*Task to complete*. Look through the listing below for the word "volcán" and copy every line where it occurs.

*Supplied records*.
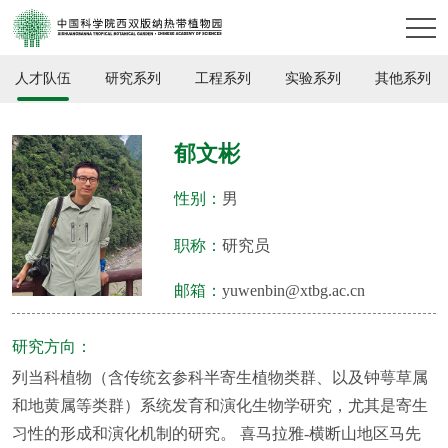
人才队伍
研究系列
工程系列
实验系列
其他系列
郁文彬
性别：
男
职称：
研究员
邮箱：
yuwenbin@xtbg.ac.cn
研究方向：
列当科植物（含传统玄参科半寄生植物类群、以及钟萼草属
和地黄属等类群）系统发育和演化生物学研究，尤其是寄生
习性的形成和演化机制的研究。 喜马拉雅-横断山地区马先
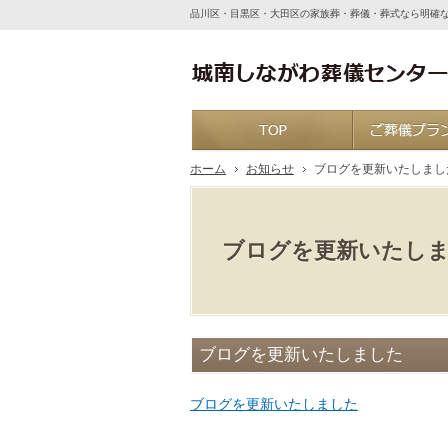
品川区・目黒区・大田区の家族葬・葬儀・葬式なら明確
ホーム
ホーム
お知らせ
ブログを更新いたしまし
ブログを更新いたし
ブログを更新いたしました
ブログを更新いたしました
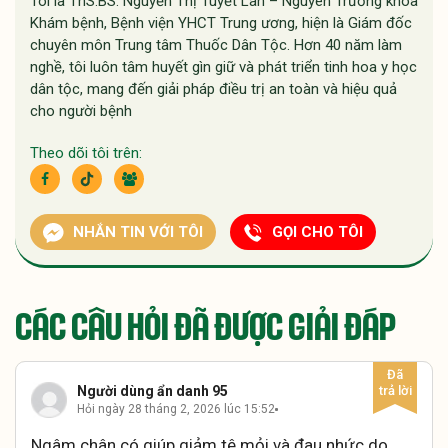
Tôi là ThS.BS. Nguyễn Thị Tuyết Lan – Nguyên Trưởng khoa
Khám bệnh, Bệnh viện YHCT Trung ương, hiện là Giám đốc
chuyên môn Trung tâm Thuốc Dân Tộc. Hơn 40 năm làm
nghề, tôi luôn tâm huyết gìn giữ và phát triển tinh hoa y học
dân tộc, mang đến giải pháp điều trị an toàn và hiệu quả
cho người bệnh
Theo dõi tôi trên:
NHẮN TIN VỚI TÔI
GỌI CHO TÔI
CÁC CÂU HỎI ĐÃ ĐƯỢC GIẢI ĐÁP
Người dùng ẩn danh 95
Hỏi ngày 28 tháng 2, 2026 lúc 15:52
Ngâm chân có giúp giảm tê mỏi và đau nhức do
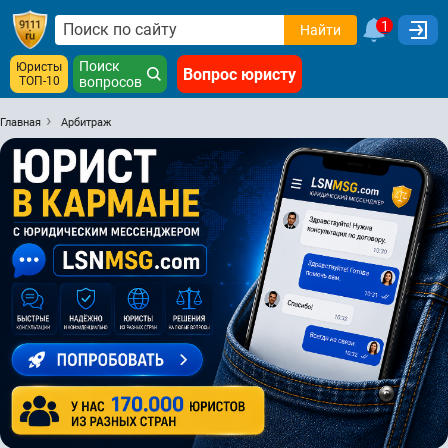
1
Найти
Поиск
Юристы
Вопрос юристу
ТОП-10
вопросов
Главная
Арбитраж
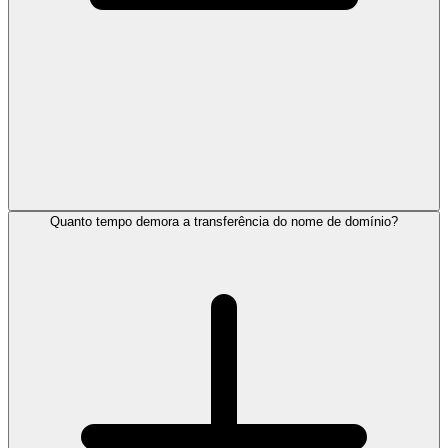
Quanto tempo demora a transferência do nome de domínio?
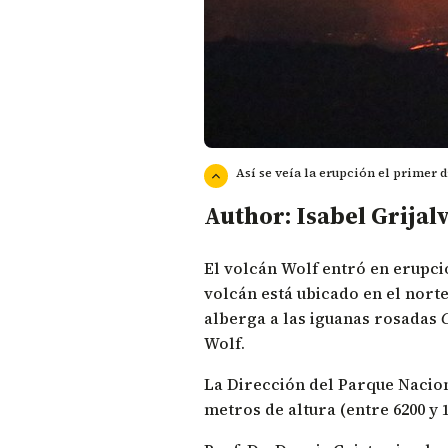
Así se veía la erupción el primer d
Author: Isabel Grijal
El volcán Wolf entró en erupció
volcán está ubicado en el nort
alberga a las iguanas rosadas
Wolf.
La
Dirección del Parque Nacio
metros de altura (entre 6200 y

...

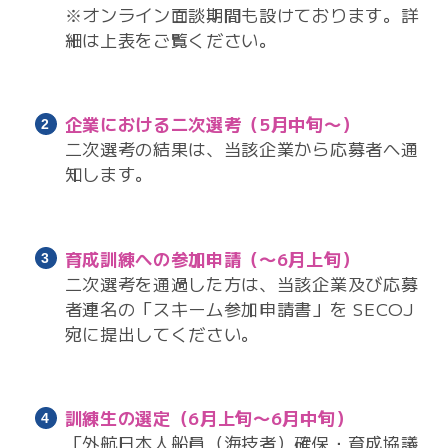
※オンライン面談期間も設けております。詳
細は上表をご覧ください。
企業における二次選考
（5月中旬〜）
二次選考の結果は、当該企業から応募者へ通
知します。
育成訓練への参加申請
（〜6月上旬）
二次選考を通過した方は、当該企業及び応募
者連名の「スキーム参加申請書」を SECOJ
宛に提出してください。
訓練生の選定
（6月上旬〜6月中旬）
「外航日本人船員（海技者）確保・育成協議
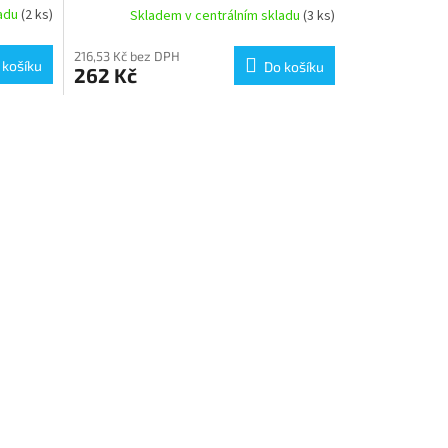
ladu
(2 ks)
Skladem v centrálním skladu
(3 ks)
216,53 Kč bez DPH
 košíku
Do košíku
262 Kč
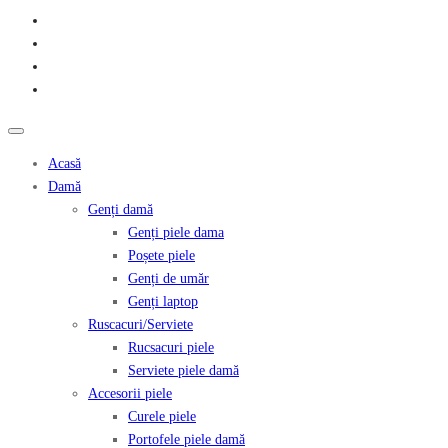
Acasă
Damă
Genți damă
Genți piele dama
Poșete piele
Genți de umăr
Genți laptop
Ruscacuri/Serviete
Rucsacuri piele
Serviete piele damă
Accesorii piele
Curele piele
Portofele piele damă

*Answer box*.
El volcán Wolf entró en erupció
volcán está ubicado en el nort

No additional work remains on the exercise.